Instructions for the task
For each line below that includes the string "Conduct", show the whole line.

Records from a dataset:

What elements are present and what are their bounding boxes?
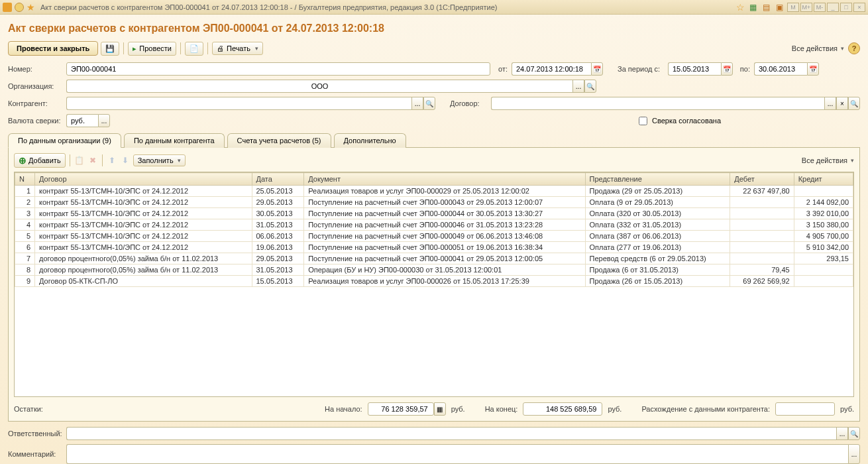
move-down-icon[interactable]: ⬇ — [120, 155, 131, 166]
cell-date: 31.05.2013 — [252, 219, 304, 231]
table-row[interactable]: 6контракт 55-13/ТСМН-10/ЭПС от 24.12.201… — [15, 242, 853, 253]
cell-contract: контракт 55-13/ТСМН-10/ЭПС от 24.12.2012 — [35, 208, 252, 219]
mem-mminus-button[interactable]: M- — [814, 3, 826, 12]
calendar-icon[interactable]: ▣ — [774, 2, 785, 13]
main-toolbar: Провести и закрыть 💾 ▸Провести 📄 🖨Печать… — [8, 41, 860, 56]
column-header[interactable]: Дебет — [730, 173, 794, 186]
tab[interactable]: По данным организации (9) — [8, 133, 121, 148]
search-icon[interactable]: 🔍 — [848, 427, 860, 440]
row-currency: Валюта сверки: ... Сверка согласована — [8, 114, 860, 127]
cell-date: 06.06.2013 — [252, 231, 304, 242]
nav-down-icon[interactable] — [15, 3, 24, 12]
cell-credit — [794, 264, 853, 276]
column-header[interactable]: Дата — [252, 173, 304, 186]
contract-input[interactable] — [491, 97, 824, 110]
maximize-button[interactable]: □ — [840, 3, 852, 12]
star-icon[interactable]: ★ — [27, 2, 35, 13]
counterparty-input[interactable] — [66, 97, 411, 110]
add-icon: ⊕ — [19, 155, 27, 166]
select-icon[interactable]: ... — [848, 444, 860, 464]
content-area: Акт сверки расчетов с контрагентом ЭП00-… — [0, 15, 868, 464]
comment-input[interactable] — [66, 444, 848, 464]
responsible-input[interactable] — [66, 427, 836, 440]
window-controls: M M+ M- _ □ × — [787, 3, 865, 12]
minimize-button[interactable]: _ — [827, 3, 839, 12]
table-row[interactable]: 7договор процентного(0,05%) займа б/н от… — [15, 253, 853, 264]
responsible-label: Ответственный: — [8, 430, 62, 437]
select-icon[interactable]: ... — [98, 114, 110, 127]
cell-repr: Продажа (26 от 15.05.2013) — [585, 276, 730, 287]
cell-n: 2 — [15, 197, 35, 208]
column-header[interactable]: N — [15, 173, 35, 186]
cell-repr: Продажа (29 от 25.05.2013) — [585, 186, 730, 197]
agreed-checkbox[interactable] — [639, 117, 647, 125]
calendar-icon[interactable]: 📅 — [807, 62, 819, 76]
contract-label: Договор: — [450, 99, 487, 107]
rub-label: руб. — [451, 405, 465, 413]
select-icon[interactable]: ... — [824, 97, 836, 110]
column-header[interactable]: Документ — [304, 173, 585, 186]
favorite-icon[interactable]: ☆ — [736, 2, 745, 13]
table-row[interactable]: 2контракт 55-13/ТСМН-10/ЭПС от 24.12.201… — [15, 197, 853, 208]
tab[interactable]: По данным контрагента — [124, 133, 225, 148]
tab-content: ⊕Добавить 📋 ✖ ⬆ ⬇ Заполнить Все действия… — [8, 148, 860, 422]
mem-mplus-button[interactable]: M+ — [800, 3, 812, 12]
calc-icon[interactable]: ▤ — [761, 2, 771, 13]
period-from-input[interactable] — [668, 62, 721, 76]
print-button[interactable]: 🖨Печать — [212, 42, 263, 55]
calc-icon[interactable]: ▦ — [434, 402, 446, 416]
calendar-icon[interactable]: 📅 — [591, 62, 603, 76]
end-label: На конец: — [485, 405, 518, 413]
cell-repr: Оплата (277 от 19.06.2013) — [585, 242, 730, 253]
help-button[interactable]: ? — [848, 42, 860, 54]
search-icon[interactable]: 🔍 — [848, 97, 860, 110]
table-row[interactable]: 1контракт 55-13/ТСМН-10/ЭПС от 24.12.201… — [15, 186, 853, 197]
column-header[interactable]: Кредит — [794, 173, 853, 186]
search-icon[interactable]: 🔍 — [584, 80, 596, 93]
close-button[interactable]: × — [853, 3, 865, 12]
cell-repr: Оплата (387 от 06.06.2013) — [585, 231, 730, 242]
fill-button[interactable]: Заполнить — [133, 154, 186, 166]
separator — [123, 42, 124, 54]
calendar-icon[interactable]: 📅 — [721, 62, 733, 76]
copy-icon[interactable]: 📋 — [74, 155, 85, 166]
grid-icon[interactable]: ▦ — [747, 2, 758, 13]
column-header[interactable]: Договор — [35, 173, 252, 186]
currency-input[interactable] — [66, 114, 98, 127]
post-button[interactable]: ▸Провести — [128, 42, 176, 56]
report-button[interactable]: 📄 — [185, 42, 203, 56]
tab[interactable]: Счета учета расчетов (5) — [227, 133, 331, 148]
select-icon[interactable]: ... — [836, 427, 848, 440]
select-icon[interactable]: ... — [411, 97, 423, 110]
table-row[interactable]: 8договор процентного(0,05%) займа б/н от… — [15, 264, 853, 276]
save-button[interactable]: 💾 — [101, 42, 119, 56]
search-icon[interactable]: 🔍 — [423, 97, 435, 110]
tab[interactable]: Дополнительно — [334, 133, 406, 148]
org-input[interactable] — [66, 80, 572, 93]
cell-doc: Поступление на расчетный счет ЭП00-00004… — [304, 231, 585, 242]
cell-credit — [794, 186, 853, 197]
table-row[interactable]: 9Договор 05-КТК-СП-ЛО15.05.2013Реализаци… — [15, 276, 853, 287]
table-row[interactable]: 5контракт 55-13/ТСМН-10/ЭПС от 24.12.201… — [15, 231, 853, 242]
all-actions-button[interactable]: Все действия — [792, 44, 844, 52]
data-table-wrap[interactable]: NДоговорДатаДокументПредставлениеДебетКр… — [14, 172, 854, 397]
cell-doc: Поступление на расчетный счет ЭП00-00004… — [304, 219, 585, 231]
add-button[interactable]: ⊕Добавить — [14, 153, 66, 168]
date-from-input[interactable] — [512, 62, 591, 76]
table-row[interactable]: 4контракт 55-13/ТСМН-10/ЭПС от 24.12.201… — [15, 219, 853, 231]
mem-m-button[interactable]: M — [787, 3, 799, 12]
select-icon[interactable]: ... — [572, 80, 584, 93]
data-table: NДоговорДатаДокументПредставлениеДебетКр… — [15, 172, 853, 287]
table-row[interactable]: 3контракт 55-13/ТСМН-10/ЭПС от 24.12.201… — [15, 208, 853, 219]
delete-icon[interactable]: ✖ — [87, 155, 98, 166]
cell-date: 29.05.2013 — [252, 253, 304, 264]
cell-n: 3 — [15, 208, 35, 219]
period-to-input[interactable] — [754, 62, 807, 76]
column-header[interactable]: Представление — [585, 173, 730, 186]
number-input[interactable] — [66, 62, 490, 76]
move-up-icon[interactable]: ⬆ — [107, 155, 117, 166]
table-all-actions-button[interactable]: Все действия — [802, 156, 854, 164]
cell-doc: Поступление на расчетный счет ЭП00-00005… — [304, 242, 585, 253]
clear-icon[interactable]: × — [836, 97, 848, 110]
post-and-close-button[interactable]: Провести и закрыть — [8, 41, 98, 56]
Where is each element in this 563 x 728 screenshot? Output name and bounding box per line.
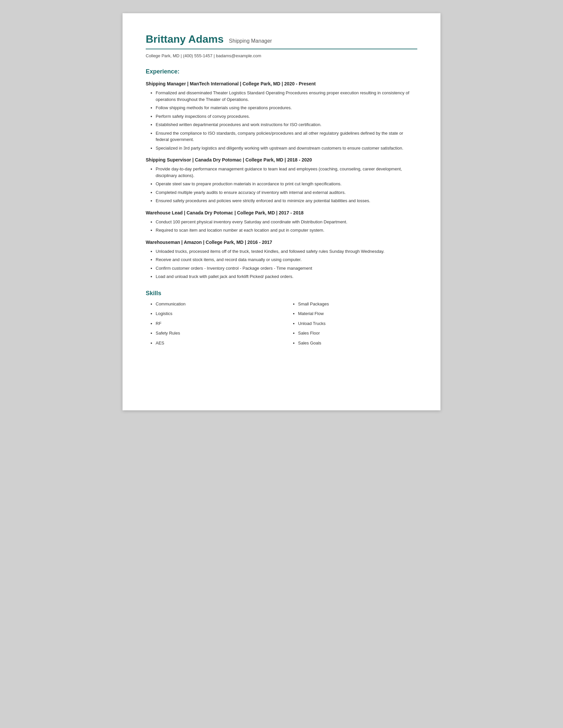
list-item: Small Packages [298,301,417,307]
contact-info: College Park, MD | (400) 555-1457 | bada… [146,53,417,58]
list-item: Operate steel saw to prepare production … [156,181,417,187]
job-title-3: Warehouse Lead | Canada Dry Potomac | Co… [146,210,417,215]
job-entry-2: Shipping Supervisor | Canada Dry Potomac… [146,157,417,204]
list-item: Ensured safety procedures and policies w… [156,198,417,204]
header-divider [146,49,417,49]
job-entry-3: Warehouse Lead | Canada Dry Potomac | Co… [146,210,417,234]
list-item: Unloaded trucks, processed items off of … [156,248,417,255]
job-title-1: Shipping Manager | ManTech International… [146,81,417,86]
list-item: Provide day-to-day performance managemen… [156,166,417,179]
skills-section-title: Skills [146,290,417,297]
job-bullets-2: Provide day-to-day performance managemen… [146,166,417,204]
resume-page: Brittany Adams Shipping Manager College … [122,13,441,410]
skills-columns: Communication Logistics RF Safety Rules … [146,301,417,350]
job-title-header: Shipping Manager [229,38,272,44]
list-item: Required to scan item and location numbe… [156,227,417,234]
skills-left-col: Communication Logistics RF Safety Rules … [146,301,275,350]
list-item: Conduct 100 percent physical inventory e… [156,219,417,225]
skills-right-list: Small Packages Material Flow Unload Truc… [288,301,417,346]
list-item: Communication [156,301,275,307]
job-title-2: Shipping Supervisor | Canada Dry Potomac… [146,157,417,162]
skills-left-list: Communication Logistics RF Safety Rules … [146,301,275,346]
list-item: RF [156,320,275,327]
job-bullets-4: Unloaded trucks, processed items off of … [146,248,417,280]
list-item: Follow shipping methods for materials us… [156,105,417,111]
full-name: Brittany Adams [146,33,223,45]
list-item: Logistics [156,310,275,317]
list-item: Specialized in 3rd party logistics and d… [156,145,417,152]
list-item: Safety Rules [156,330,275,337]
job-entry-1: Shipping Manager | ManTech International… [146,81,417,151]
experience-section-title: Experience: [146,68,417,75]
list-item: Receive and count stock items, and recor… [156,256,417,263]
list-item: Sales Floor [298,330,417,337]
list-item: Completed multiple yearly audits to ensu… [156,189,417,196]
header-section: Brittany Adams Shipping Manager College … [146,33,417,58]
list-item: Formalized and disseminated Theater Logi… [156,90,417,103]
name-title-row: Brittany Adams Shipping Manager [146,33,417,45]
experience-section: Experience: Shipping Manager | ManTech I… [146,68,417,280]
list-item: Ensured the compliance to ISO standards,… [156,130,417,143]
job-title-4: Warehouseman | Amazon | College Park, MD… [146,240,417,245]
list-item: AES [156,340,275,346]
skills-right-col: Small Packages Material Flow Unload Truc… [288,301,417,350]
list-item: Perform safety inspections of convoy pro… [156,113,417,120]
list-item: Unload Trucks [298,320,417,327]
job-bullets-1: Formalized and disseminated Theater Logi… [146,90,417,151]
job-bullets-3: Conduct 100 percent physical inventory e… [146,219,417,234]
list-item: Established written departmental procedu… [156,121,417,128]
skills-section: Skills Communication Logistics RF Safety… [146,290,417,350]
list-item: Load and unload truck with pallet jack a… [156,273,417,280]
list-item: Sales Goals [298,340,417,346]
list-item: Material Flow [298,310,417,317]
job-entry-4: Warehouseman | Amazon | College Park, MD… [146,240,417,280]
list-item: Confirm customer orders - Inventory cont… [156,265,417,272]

Expected answer
list-item: Conduct 100 percent physical inventory e… [156,219,417,225]
job-bullets-3: Conduct 100 percent physical inventory e… [146,219,417,234]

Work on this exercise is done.